Importantly, we said that this by chance or not so we repeated the study and we saw again the same things. In the second cohort, again in the Ven-PegC group, essentially there was negligible leukaemia. In the second cohort what we did after, so this time we didn’t go that long, after about a month we sacrificed all of the animals and then we isolated their bone marrow cells and we took those and did the same mechanistic study. The mechanistic study is showing that the mechanism that we saw in vivo was exactly similar to the mechanism that we saw in vitro in tissue culture. So that validated our mechanism of action. The second part was the pharmacodynamics. I told you that I’m a glutamine person, so we measured amino acid levels in the plasma of these animals and we saw that by day 33 essentially there was zero glutamine and zero asparagine, which is completely going by the mechanism of action of the pegcrisantaspase. So essentially we depleted the plasma glutamine and asparagine. As the glutamine gets converted to glutamate and ammonia we see that glutamine goes zero, the level of glutamate goes up.

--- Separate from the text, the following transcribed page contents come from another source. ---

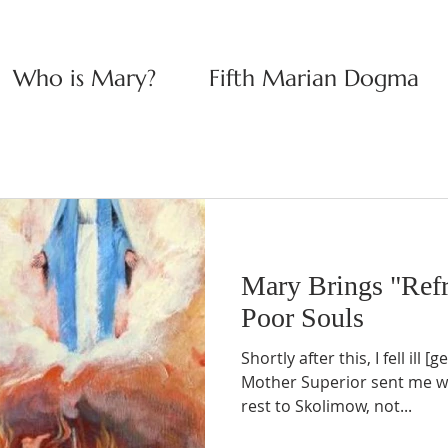
Who is Mary?
Fifth Marian Dogma
Mary Brings "Refr
Poor Souls
Shortly after this, I fell ill
Mother Superior sent me wit
rest to Skolimow, not...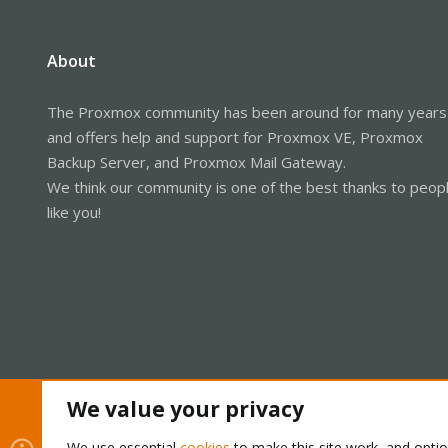
About
The Proxmox community has been around for many years
and offers help and support for Proxmox VE, Proxmox
Backup Server, and Proxmox Mail Gateway.
We think our community is one of the best thanks to peop
like you!
We value your privacy
Cookies
Proxmox Support Forum - Light Mode
We use essential
cookies
to make this site work, and opti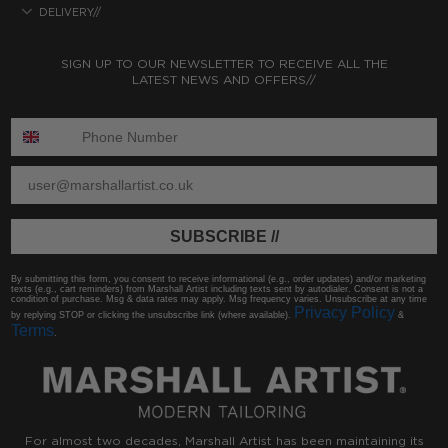
DELIVERY//
SIGN UP TO OUR NEWSLETTER TO RECEIVE ALL THE
LATEST NEWS AND OFFERS//
ENTER PHONE NUMBER:
ENTER EMAIL
SUBSCRIBE //
By submitting this form, you consent to receive informational (e.g., order updates) and/or marketing
texts (e.g., cart reminders) from Marshall Artist including texts sent by autodialer. Consent is not a
condition of purchase. Msg & data rates may apply. Msg frequency varies. Unsubscribe at any time
Privacy Policy
by replying STOP or clicking the unsubscribe link (where available).
&
Terms
.
For almost two decades, Marshall Artist has been maintaining its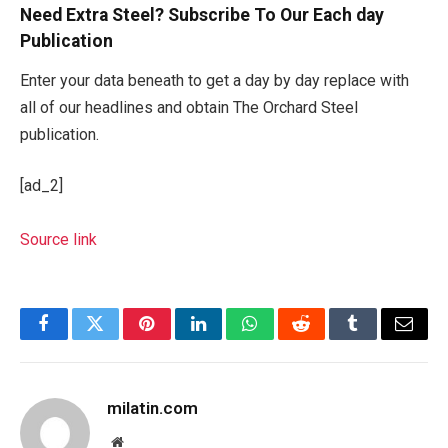
Need Extra Steel? Subscribe To Our Each day
Publication
Enter your data beneath to get a day by day replace with
all of our headlines and obtain The Orchard Steel
publication.
[ad_2]
Source link
Facebook
Twitter
Pinterest
LinkedIn
WhatsApp
Reddit
Tumblr
Email
milatin.com
Website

So, in conclusion, essentially this Ven-PegC, it’s a completely new regimen that in vivo is extremely promising. Essentially in the preclinical model the story cannot get better than this. It’s everything makes sense, from the mechanism of action – in this combination it’s essentially targeting the ribosomal protein synthesis which is the major drug resistance mechanism. We showed that it’s tolerable, we don’t kill animals, and we are hoping that very soon we are planning to have a phase I study in patients with relapsed refractory AML. Particularly I’m very interested to see this result in those patients with the complex karyotype, which unfortunately we see a lot of those patients, and those patients, again, after the transplant still the mortality rate is very, very high.
So this is a very novel regimen, in summary, that I’m hopeful that we can apply that to a very resistant type of AML.